Bovine viral diarrhea virus outbreak in a beef cow herd in South Dakota
Journal of the American Veterinary Medical Association, June 15, 2015 (Vol. 246, No. 12)
Susan E. Kane, PhD; Larry D. Holler, DVM, PhD; Lyle J. Braun, MS; John D. Neill, PhD;
Douglas B. Young, BA; Julia F. Ridpath, PhD; Christopher C. L. Chase, DVM, PhD
Case Description
136 pregnant beef cows were purchased in the fall of 2003. The following spring, 128 cows calved as expected; 8 cows were believed to have aborted with the fetuses unavailable for evaluation. Of the 128 calves born, 8 died within 2 weeks after birth and 9 were born with congenital abnormalities.
Clinical Findings
Cows and their calves were evaluated for bovine viral diarrhea virus (BVDV) infection. Forty-four of 120 calves, but 0 cows, tested positive for BVDV antigen by immunohistochemical staining of ear notch specimens.
Treatment and Outcome
Five BVDV test-positive calves died shortly after weaning, and the remaining 39 BVDV test-positive calves were moved to an isolated feedlot and retested for BVDV at 5 to 6 months of age; 36 had positive results, which indicated that they were persistently infected (PI) with BVDV, whereas 3 had negative results, which indicated that they were transiently infected with BVDV at the time of the first test. All PI calves were infected with the same BVDV type 2a strain. As yearlings, 17 of the 36 PI calves died peracutely with lesions consistent with mucosal disease, 6 died without gross lesions, and 2 were euthanized because of chronic ill thrift. The remaining 11 PI calves appeared healthy and were sold for slaughter. Screening of the following year’s calf crop for BVDV by use of immunohistochemical staining of ear-notch specimens yielded negative results for all calves.
Clinical Relevance
Introduction of BVDV into a naïve cow herd resulted in a loss of 44% of the calf crop subsequent to reproductive loss, poor thrift, and mucosal disease.
One hundred thirty-six 3-year-old pregnant Angus and Angus-cross beef cows with unknown vaccination histories were purchased by the South Dakota State University Antelope Range and Livestock Research Station from a producer in western South Dakota in the fall of 2003. The cows were bred to Angus bulls and were confirmed pregnant by transrectal palpation prior to purchase. Following purchase, the cows were transported to the research station in northwestern South Dakota where they were maintained on pasture and fed a ration that was formulated to meet or exceed
National Research Council requirements.1 Water was available ad libitum at all times.

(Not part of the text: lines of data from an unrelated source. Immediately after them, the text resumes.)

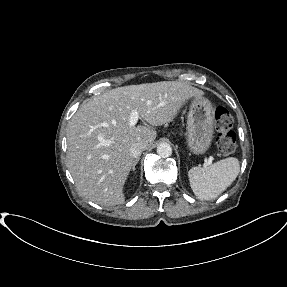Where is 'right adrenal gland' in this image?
Wrapping results in <instances>:
<instances>
[{"label":"right adrenal gland","instance_id":"obj_1","mask_svg":"<svg viewBox=\"0 0 287 287\" xmlns=\"http://www.w3.org/2000/svg\"><path fill=\"white\" fill-rule=\"evenodd\" d=\"M138 161H139V158H137V159H135V160L133 161V163H132V165H131V169H132L133 171H135V166H136V164L138 163Z\"/></svg>","mask_w":287,"mask_h":287}]
</instances>
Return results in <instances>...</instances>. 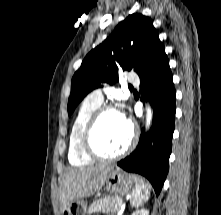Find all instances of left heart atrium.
I'll list each match as a JSON object with an SVG mask.
<instances>
[{
    "label": "left heart atrium",
    "instance_id": "39dd6f15",
    "mask_svg": "<svg viewBox=\"0 0 221 215\" xmlns=\"http://www.w3.org/2000/svg\"><path fill=\"white\" fill-rule=\"evenodd\" d=\"M119 114H120L121 118H122L126 123H128L126 114H125L124 112H119Z\"/></svg>",
    "mask_w": 221,
    "mask_h": 215
}]
</instances>
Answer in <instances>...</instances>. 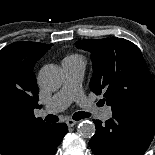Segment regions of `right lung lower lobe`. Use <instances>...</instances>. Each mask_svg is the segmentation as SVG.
Wrapping results in <instances>:
<instances>
[{
	"label": "right lung lower lobe",
	"mask_w": 155,
	"mask_h": 155,
	"mask_svg": "<svg viewBox=\"0 0 155 155\" xmlns=\"http://www.w3.org/2000/svg\"><path fill=\"white\" fill-rule=\"evenodd\" d=\"M67 130L64 123L50 124L38 139L32 155H54Z\"/></svg>",
	"instance_id": "right-lung-lower-lobe-1"
}]
</instances>
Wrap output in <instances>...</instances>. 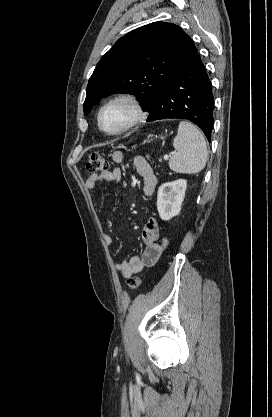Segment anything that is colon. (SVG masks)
<instances>
[{
    "instance_id": "obj_1",
    "label": "colon",
    "mask_w": 272,
    "mask_h": 417,
    "mask_svg": "<svg viewBox=\"0 0 272 417\" xmlns=\"http://www.w3.org/2000/svg\"><path fill=\"white\" fill-rule=\"evenodd\" d=\"M109 162L105 159L101 154L98 152H92L88 155V159L86 162V169L89 172L96 173V172H106L109 169ZM168 238L164 237L158 242V247L161 251H164L168 246ZM128 286L130 289H137L140 284L141 280L139 277L133 276L130 277L127 281Z\"/></svg>"
}]
</instances>
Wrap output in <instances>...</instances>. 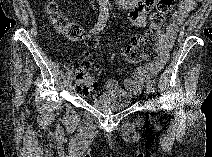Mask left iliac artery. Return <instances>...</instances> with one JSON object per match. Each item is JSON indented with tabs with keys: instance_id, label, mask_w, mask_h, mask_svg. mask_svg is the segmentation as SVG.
Instances as JSON below:
<instances>
[{
	"instance_id": "obj_1",
	"label": "left iliac artery",
	"mask_w": 212,
	"mask_h": 157,
	"mask_svg": "<svg viewBox=\"0 0 212 157\" xmlns=\"http://www.w3.org/2000/svg\"><path fill=\"white\" fill-rule=\"evenodd\" d=\"M147 89L153 93L156 92L155 88L152 86V84L150 82L147 83Z\"/></svg>"
}]
</instances>
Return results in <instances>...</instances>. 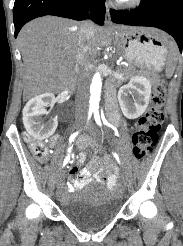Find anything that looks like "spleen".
<instances>
[{
  "instance_id": "obj_1",
  "label": "spleen",
  "mask_w": 183,
  "mask_h": 246,
  "mask_svg": "<svg viewBox=\"0 0 183 246\" xmlns=\"http://www.w3.org/2000/svg\"><path fill=\"white\" fill-rule=\"evenodd\" d=\"M169 47H170L169 63H168V67L166 69V76L168 78L173 75V72L175 69V64L177 61V49H176V47L172 43H169Z\"/></svg>"
}]
</instances>
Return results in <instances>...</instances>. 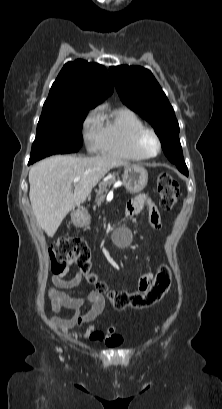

One hundred twenty-eight of the 136 cows calved between March 25 and May 27, 2004, resulting in 128 live calves; 8 cows did not calve as expected and were assumed to have aborted, and the aborted fetuses were unavailable for evaluation. The cows and their calves were maintained on pasture until the calves were weaned. Eight calves died within 2 weeks after birth and were not submitted for diagnostic testing. An additional 9 calves were born with congenital abnormalities such as corneal opacity, alopecia, and red hair, which raised concerns about a potential BVDV outbreak.
In June, ear notch specimens were obtained from all calves and their dams and submitted for immunohistochemical staining for BVDV antigen as described.2 Bovine viral diarrhea virus antigen was not detected in any of the ear notch specimens obtained from the cows but was detected in the ear notch specimens of 44 of the 120 (37%) surviving calves, including 5 of the 9 calves with congenital abnormalities. Further genetic analysis of the BVDV antigen detected in positive earnotch specimens performed by the National Animal Disease Laboratory in Ames, Iowa, revealed that all calves were infected with the same BVDV type 2a strain.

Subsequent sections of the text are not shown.